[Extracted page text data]
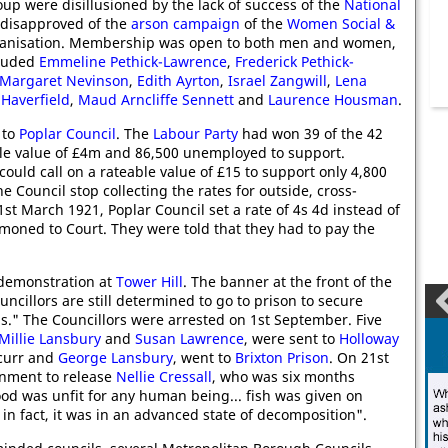
oup were disillusioned by the lack of success of the
National
disapproved of the
arson campaign
of the
Women Social &
rganisation. Membership was open to both men and women,
cluded
Emmeline Pethick-Lawrence
,
Frederick Pethick-
Margaret Nevinson
,
Edith Ayrton
,
Israel Zangwill
,
Lena
 Haverfield
,
Maud Arncliffe Sennett
and
Laurence Housman
.
 to
Poplar Council
. The
Labour Party
had won 39 of the 42
ble value of £4m and 86,500 unemployed to support.
uld call on a rateable value of £15 to support only 4,800
 Council stop collecting the rates for outside, cross-
t March 1921, Poplar Council set a rate of 4s 4d instead of
moned to Court. They were told that they had to pay the
 demonstration at
Tower Hill
. The banner at the front of the
cillors are still determined to go to prison to secure
hs." The Councillors were arrested on 1st September. Five
Millie Lansbury
and
Susan Lawrence
, were sent to
Holloway
Scurr and
George Lansbury
, went to
Brixton Prison
. On 21st
rnment to release
Nellie Cressall
, who was six months
ood was unfit for any human being... fish was given on
, in fact, it was in an advanced state of decomposition".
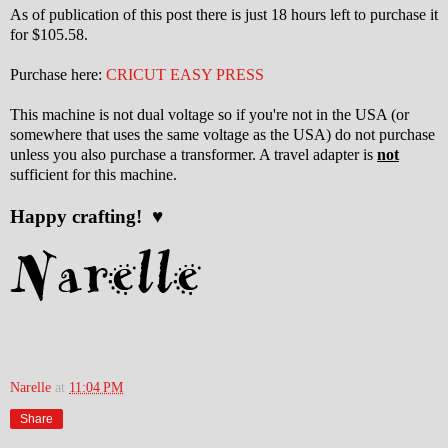
As of publication of this post there is just 18 hours left to purchase it
for $105.58.
Purchase here:
CRICUT EASY PRESS
This machine is not dual voltage so if you're not in the USA (or
somewhere that uses the same voltage as the USA) do not purchase
unless you also purchase a transformer. A travel adapter is
not
sufficient for this machine.
Happy crafting! ♥
Narelle
at
11:04 PM
Share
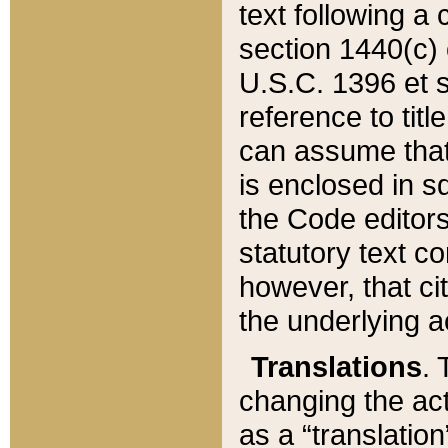
text following a
section 1440(c) o
U.S.C. 1396 et se
reference to titl
can assume that 
is enclosed in 
the Code editors
statutory text c
however, that ci
the underlying a
Translations
. 
changing the act
as a “translatio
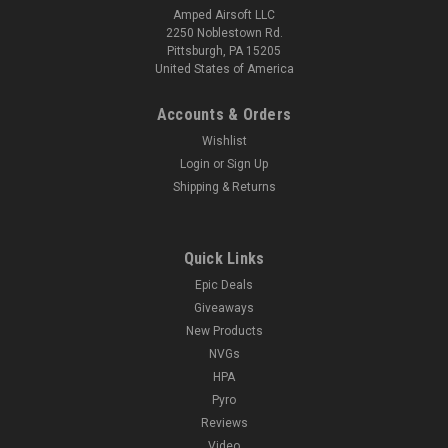
Amped Airsoft LLC
2250 Noblestown Rd.
Pittsburgh, PA 15205
United States of America
Accounts & Orders
Wishlist
Login
or
Sign Up
Shipping & Returns
Quick Links
Epic Deals
Giveaways
New Products
NVGs
HPA
Pyro
Reviews
Video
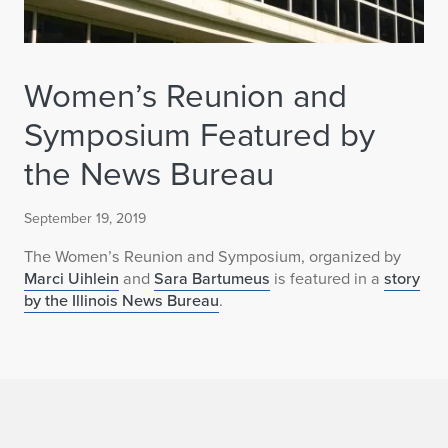
Women’s Reunion and
Symposium Featured by
the News Bureau
September 19, 2019
The Women’s Reunion and Symposium, organized by
Marci Uihlein
and
Sara Bartumeus
is featured in a
story
by the Illinois News Bureau
.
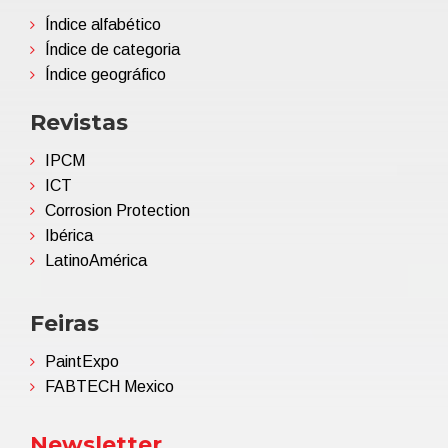
Índice alfabético
Índice de categoria
Índice geográfico
Revistas
IPCM
ICT
Corrosion Protection
Ibérica
LatinoAmérica
Feiras
PaintExpo
FABTECH Mexico
Newsletter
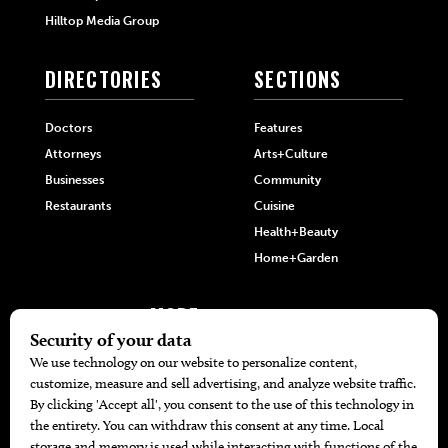
Hilltop Media Group
DIRECTORIES
SECTIONS
Doctors
Features
Attorneys
Arts+Culture
Businesses
Community
Restaurants
Cuisine
Health+Beauty
Home+Garden
MORE
The Local’s List Party 2026
Battle For The Best BBQ
Find A Copy
Issue Archive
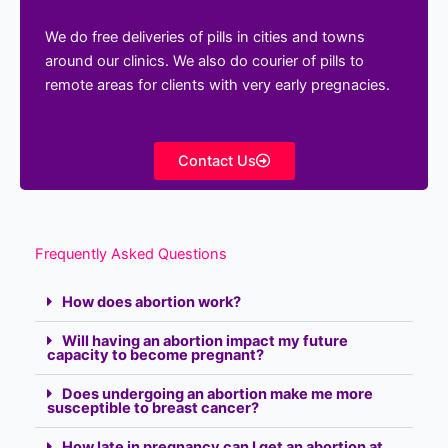
We do free deliveries of pills in cities and towns
around our clinics. We also do courier of pills to
remote areas for clients with very early pregnacies.
Contact Us
Frequently Asked Questions
How does abortion work?
Will having an abortion impact my future
capacity to become pregnant?
Does undergoing an abortion make me more
susceptible to breast cancer?
How late in pregnancy can I get an abortion at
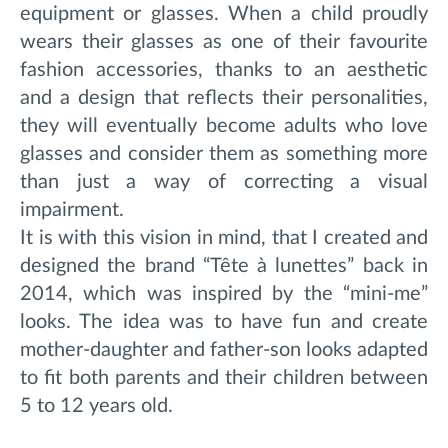
equipment or glasses. When a child proudly
wears their glasses as one of their favourite
fashion accessories, thanks to an aesthetic
and a design that reflects their personalities,
they will eventually become adults who love
glasses and consider them as something more
than just a way of correcting a visual
impairment.
It is with this vision in mind, that I created and
designed the brand “Tête à lunettes” back in
2014, which was inspired by the “mini-me”
looks. The idea was to have fun and create
mother-daughter and father-son looks adapted
to fit both parents and their children between
5 to 12 years old.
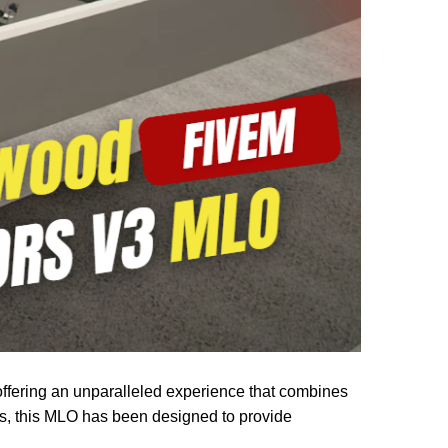
ffering an unparalleled experience that combines
os, this MLO has been designed to provide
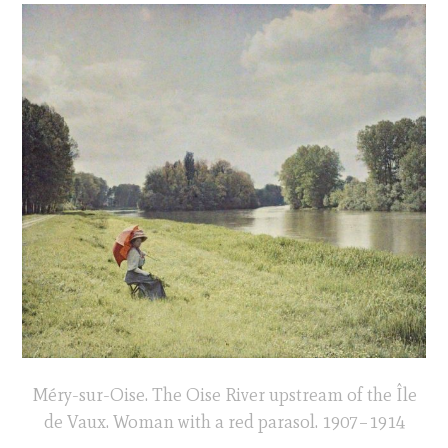
Méry-sur-Oise. The Oise River upstream of the Île
de Vaux. Woman with a red parasol. 1907–1914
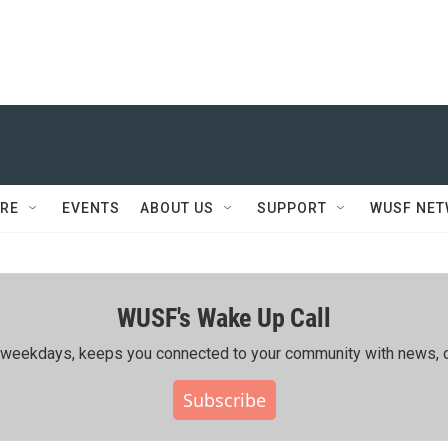
RE
EVENTS
ABOUT US
SUPPORT
WUSF NE
WUSF's Wake Up Call
ing weekdays, keeps you connected to your community with news, c
Subscribe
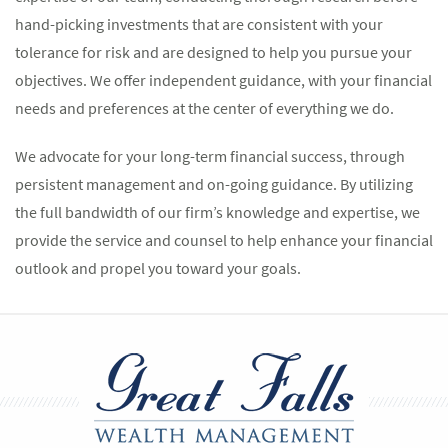
hand-picking investments that are consistent with your
tolerance for risk and are designed to help you pursue your
objectives. We offer independent guidance, with your financial
needs and preferences at the center of everything we do.
We advocate for your long-term financial success, through
persistent management and on-going guidance. By utilizing
the full bandwidth of our firm’s knowledge and expertise, we
provide the service and counsel to help enhance your financial
outlook and propel you toward your goals.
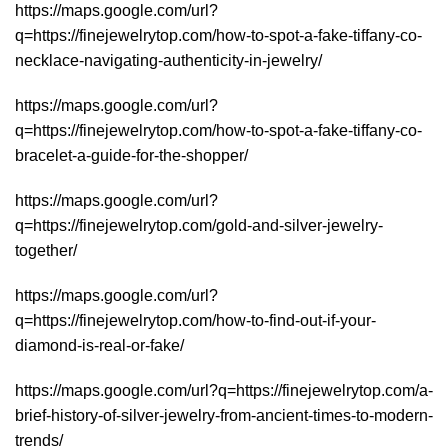
https://maps.google.com/url?
q=https://finejewelrytop.com/how-to-spot-a-fake-tiffany-co-
necklace-navigating-authenticity-in-jewelry/
https://maps.google.com/url?
q=https://finejewelrytop.com/how-to-spot-a-fake-tiffany-co-
bracelet-a-guide-for-the-shopper/
https://maps.google.com/url?
q=https://finejewelrytop.com/gold-and-silver-jewelry-
together/
https://maps.google.com/url?
q=https://finejewelrytop.com/how-to-find-out-if-your-
diamond-is-real-or-fake/
https://maps.google.com/url?q=https://finejewelrytop.com/a-
brief-history-of-silver-jewelry-from-ancient-times-to-modern-
trends/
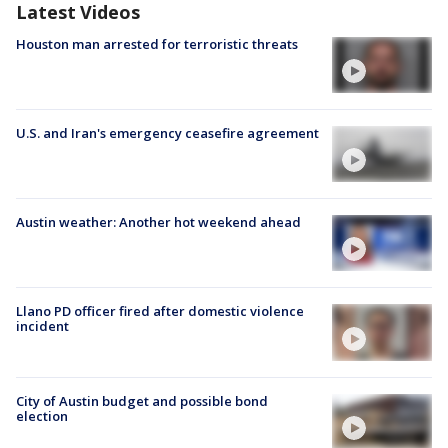
Latest Videos
Houston man arrested for terroristic threats
U.S. and Iran's emergency ceasefire agreement
Austin weather: Another hot weekend ahead
Llano PD officer fired after domestic violence
incident
City of Austin budget and possible bond
election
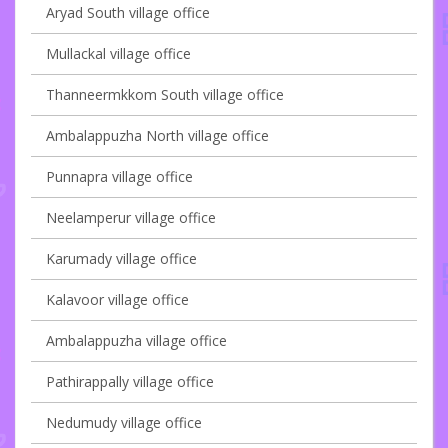
Aryad South village office
Mullackal village office
Thanneermkkom South village office
Ambalappuzha North village office
Punnapra village office
Neelamperur village office
Karumady village office
Kalavoor village office
Ambalappuzha village office
Pathirappally village office
Nedumudy village office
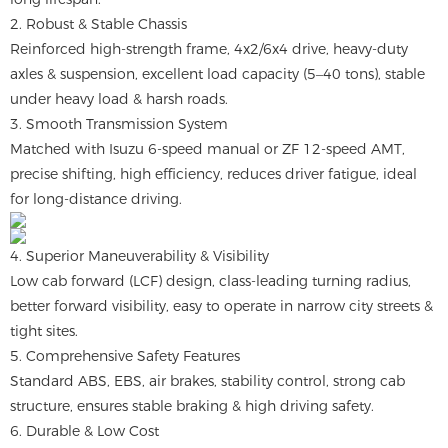
2. Robust & Stable Chassis
Reinforced high-strength frame, 4x2/6x4 drive, heavy-duty
axles & suspension, excellent load capacity (5–40 tons), stable
under heavy load & harsh roads.
3. Smooth Transmission System
Matched with Isuzu 6-speed manual or ZF 12-speed AMT,
precise shifting, high efficiency, reduces driver fatigue, ideal
for long-distance driving.
4. Superior Maneuverability & Visibility
Low cab forward (LCF) design, class-leading turning radius,
better forward visibility, easy to operate in narrow city streets &
tight sites.
5. Comprehensive Safety Features
Standard ABS, EBS, air brakes, stability control, strong cab
structure, ensures stable braking & high driving safety.
6. Durable & Low Cost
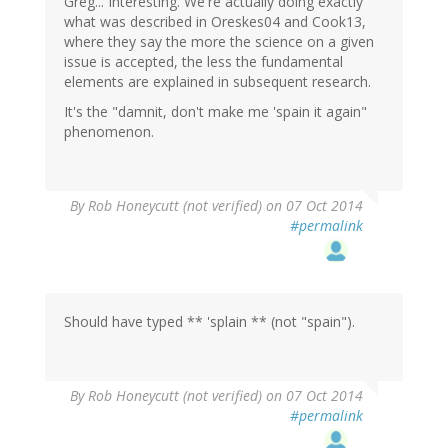
Greg... Interesting. We're actually doing exactly
what was described in Oreskes04 and Cook13,
where they say the more the science on a given
issue is accepted, the less the fundamental
elements are explained in subsequent research.
It's the "damnit, don't make me 'spain it again"
phenomenon.
By
Rob Honeycutt (not verified)
on 07 Oct 2014
#permalink
Should have typed ** 'splain ** (not "spain").
By
Rob Honeycutt (not verified)
on 07 Oct 2014
#permalink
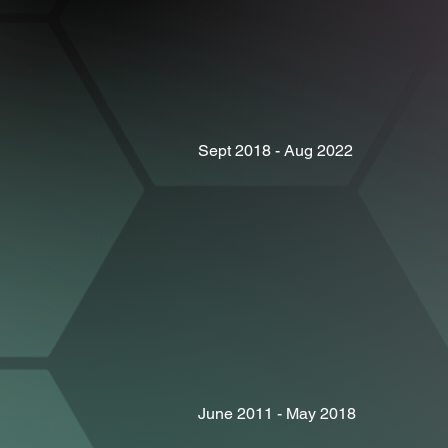
Sept 2018 - Aug 2022
June 2011 - May 2018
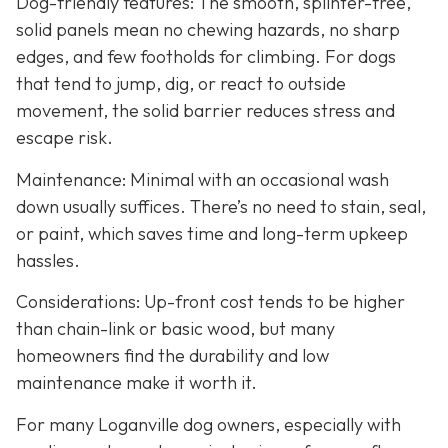
Dog-friendly features: The smooth, splinter-free,
solid panels mean no chewing hazards, no sharp
edges, and few footholds for climbing. For dogs
that tend to jump, dig, or react to outside
movement, the solid barrier reduces stress and
escape risk.
Maintenance: Minimal with an occasional wash
down usually suffices. There’s no need to stain, seal,
or paint, which saves time and long-term upkeep
hassles.
Considerations: Up-front cost tends to be higher
than chain-link or basic wood, but many
homeowners find the durability and low
maintenance make it worth it.
For many Loganville dog owners, especially with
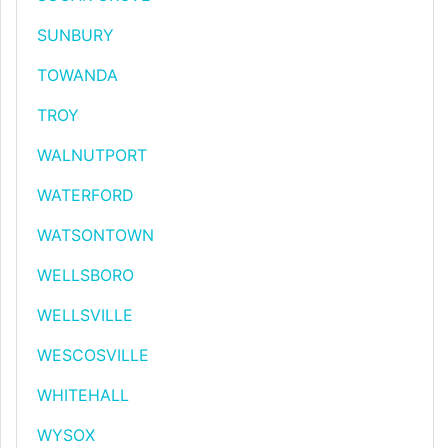
SUNBURY
TOWANDA
TROY
WALNUTPORT
WATERFORD
WATSONTOWN
WELLSBORO
WELLSVILLE
WESCOSVILLE
WHITEHALL
WYSOX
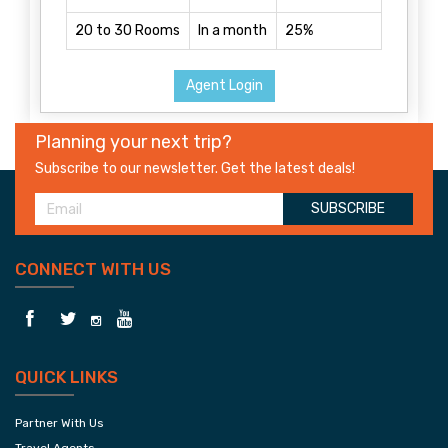
20 to 30 Rooms
In a month
25%
Agent Login
Planning your next trip?
Subscribe to our newsletter. Get the latest deals!
SUBSCRIBE
CONNECT WITH US
QUICK LINKS
Partner With Us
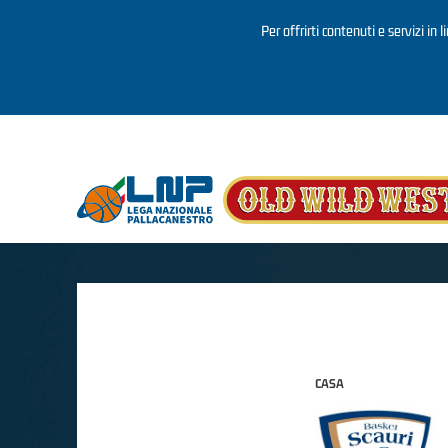
Per offrirti contenuti e servizi in 
Salta al contenuto principale
CASA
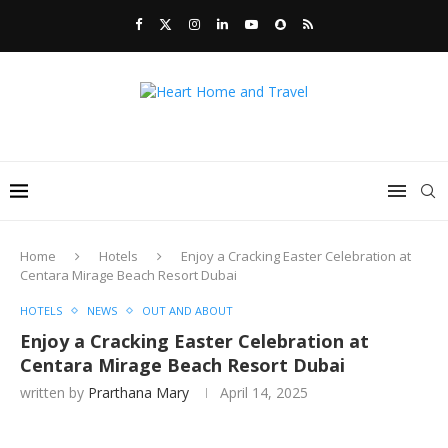
Home
Hotels
Enjoy a Cracking Easter Celebration at
Centara Mirage Beach Resort Dubai
HOTELS
NEWS
OUT AND ABOUT
Enjoy a Cracking Easter Celebration at
Centara Mirage Beach Resort Dubai
written by
Prarthana Mary
April 14, 2025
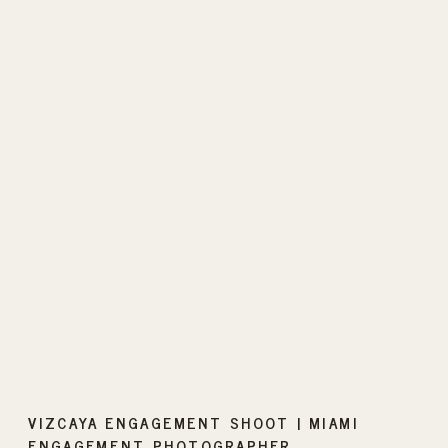
VIZCAYA ENGAGEMENT SHOOT | MIAMI
ENGAGEMENT PHOTOGRAPHER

#### Prompt:
Retype the entries above exactly, starting at their first line and ending with the line that holds "This machine is"; pictures stay out.

#### Written solution:
oup were disillusioned by the lack of success of the
National
disapproved of the
arson campaign
of the
Women Social &
rganisation. Membership was open to both men and women,
cluded
Emmeline Pethick-Lawrence
,
Frederick Pethick-
Margaret Nevinson
,
Edith Ayrton
,
Israel Zangwill
,
Lena
 Haverfield
,
Maud Arncliffe Sennett
and
Laurence Housman
.
 to
Poplar Council
. The
Labour Party
had won 39 of the 42
ble value of £4m and 86,500 unemployed to support.
uld call on a rateable value of £15 to support only 4,800
 Council stop collecting the rates for outside, cross-
t March 1921, Poplar Council set a rate of 4s 4d instead of
moned to Court. They were told that they had to pay the
 demonstration at
Tower Hill
. The banner at the front of the
cillors are still determined to go to prison to secure
hs." The Councillors were arrested on 1st September. Five
Millie Lansbury
and
Susan Lawrence
, were sent to
Holloway
Scurr and
George Lansbury
, went to
Brixton Prison
. On 21st
rnment to release
Nellie Cressall
, who was six months
ood was unfit for any human being... fish was given on
, in fact, it was in an advanced state of decomposition".
As of publication of this post there is just 18 hours left to purchase it
for $105.58.
Purchase here:
CRICUT EASY PRESS
This machine is not dual voltage so if you're not in the USA (or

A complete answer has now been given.